Give again, word for word, the lines below that run from the line with "#Y Thanh Ha Nie Kdam" through the line with "Sloupsko-šošůvských jeskyních se". Drop the pictures.
======== SOURCE DATA
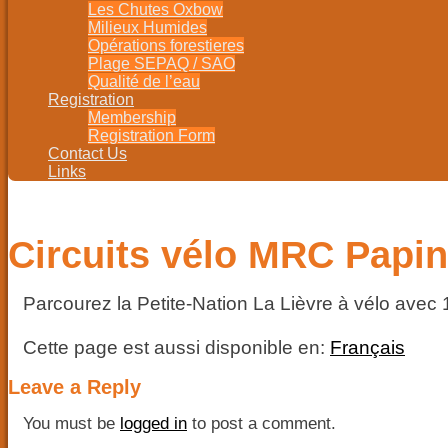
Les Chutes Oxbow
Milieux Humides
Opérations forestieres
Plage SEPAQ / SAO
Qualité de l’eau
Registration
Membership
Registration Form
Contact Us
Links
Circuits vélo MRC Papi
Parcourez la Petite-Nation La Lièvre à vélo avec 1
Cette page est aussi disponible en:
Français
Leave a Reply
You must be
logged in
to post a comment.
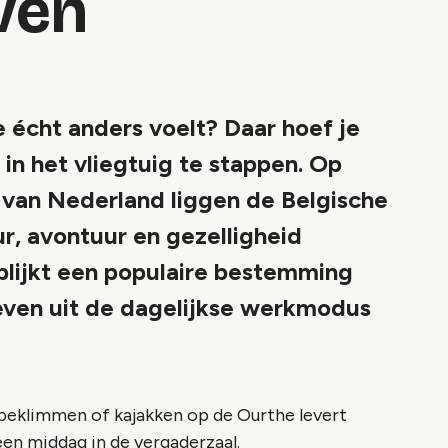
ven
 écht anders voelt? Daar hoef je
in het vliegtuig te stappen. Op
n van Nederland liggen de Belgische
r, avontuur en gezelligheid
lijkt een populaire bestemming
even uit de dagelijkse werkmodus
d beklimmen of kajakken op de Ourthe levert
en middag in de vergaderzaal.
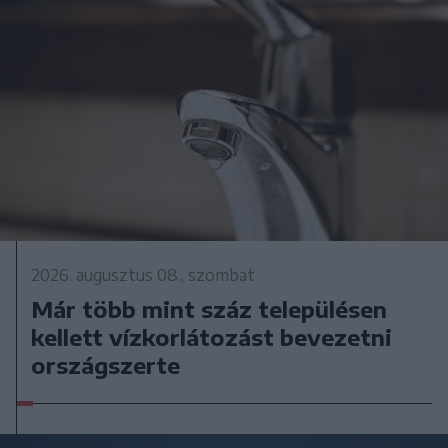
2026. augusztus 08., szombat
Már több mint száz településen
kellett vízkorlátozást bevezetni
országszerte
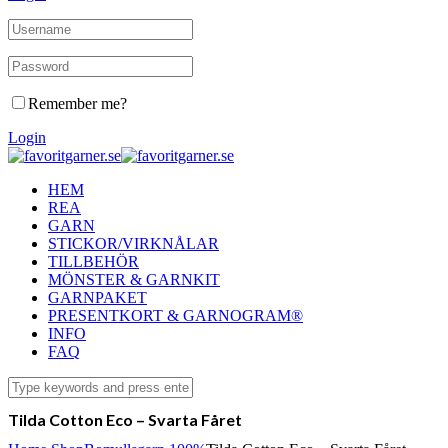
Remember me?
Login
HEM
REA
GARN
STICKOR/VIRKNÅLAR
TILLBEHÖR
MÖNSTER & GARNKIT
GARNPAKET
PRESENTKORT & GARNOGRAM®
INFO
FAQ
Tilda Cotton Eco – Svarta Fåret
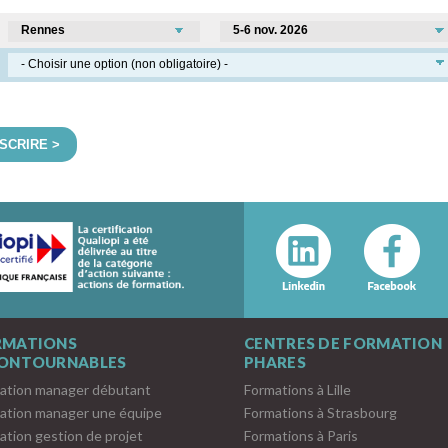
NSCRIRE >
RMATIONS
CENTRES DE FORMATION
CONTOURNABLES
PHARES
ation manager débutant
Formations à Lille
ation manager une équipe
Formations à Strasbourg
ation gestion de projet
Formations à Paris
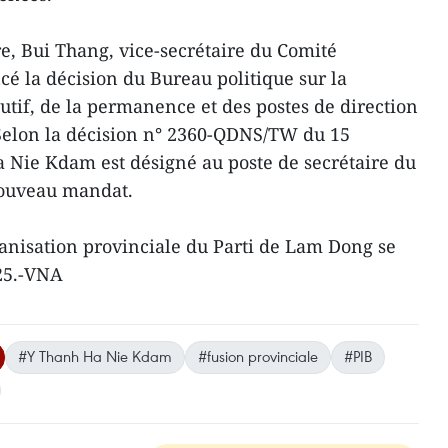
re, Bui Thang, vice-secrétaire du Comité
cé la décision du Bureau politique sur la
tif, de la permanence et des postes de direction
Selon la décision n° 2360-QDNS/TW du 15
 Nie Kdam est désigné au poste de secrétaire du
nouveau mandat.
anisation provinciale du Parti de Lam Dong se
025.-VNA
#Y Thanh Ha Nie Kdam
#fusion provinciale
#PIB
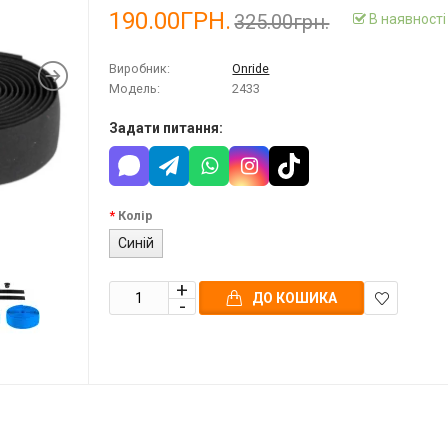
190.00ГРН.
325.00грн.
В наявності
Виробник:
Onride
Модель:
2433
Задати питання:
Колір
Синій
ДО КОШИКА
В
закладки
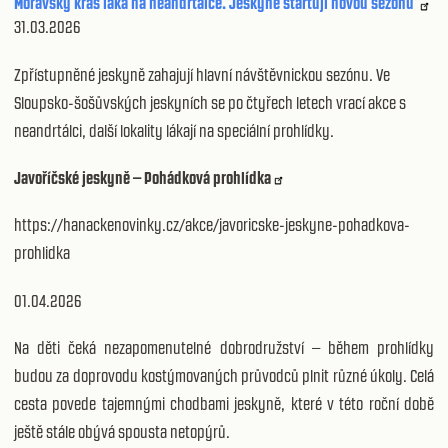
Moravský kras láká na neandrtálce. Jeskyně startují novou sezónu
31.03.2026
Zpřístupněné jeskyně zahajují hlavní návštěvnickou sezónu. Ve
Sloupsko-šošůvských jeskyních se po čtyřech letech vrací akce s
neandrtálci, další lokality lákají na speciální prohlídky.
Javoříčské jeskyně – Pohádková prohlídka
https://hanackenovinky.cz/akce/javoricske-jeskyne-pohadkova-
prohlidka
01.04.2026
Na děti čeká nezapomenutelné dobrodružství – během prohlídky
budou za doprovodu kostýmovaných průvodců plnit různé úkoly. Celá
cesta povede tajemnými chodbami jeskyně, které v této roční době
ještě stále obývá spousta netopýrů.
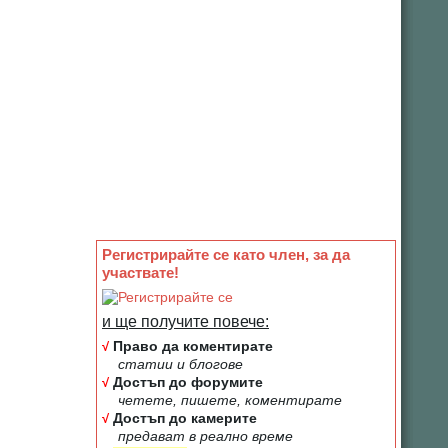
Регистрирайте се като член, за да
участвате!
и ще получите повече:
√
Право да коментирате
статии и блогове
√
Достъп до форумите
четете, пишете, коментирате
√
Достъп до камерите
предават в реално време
================
======== SOURCE DATA
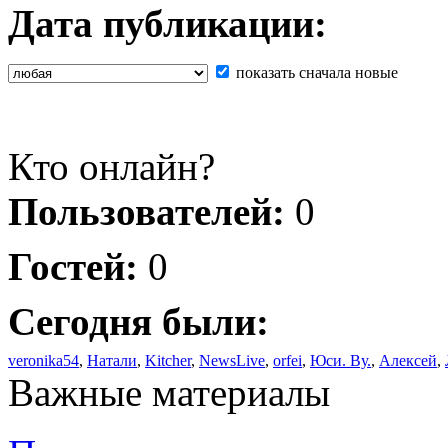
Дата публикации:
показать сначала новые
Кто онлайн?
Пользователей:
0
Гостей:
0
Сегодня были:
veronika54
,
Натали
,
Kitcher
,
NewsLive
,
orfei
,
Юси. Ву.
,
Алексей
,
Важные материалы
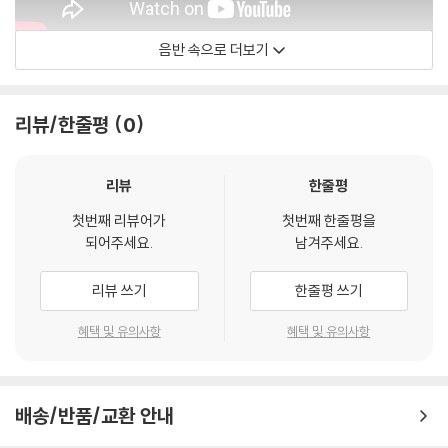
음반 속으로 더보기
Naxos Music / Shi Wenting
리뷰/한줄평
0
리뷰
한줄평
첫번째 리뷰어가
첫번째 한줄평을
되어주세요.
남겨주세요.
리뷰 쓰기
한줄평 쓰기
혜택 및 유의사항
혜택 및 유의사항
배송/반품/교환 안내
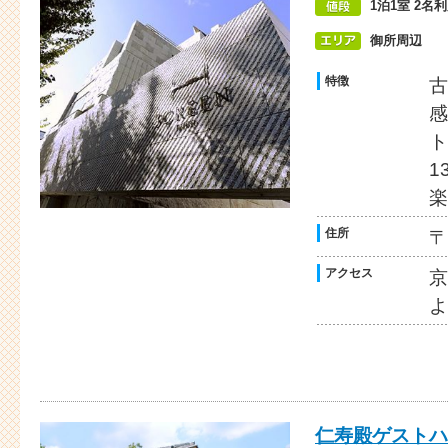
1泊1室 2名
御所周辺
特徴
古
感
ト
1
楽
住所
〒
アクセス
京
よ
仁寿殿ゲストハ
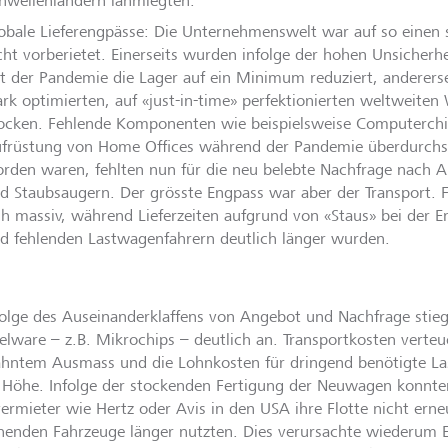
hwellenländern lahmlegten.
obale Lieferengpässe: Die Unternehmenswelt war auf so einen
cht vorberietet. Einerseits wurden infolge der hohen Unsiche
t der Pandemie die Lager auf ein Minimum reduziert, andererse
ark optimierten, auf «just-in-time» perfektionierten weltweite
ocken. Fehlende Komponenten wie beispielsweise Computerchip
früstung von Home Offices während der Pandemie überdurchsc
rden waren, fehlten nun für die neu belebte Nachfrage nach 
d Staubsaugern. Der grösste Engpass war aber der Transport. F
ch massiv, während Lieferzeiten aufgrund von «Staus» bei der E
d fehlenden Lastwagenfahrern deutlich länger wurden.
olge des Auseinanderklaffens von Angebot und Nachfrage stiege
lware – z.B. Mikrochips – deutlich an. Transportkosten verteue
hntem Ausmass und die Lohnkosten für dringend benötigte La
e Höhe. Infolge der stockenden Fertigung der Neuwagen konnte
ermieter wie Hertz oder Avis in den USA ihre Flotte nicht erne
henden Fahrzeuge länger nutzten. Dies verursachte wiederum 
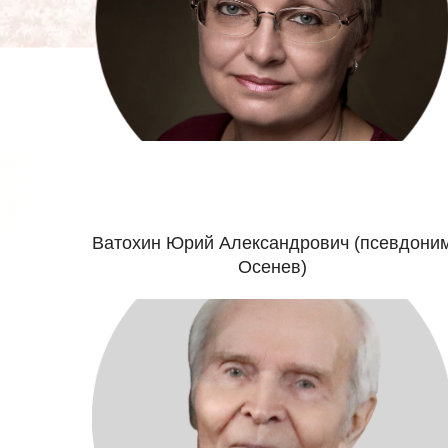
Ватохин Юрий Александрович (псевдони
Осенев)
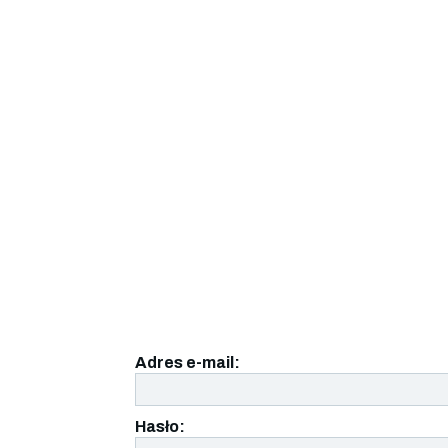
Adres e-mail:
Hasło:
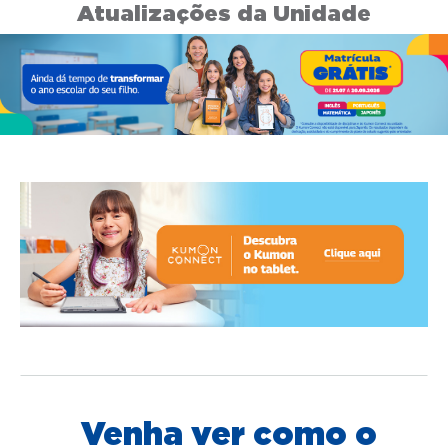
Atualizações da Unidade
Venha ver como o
================
RESPONSE TO THIS TASK
#Y Thanh Ha Nie Kdam
#fusion provinciale
#PIB
190.00ГРН.
325.00грн.
В наявності
Виробник:
Onride
Модель:
2433
Задати питання:
Колір
Синій
ДО КОШИКА
В
закладки
Moravský kras láká na neandrtálce. Jeskyně startují novou sezónu
31.03.2026
Zpřístupněné jeskyně zahajují hlavní návštěvnickou sezónu. Ve
Sloupsko-šošůvských jeskyních se po čtyřech letech vrací akce s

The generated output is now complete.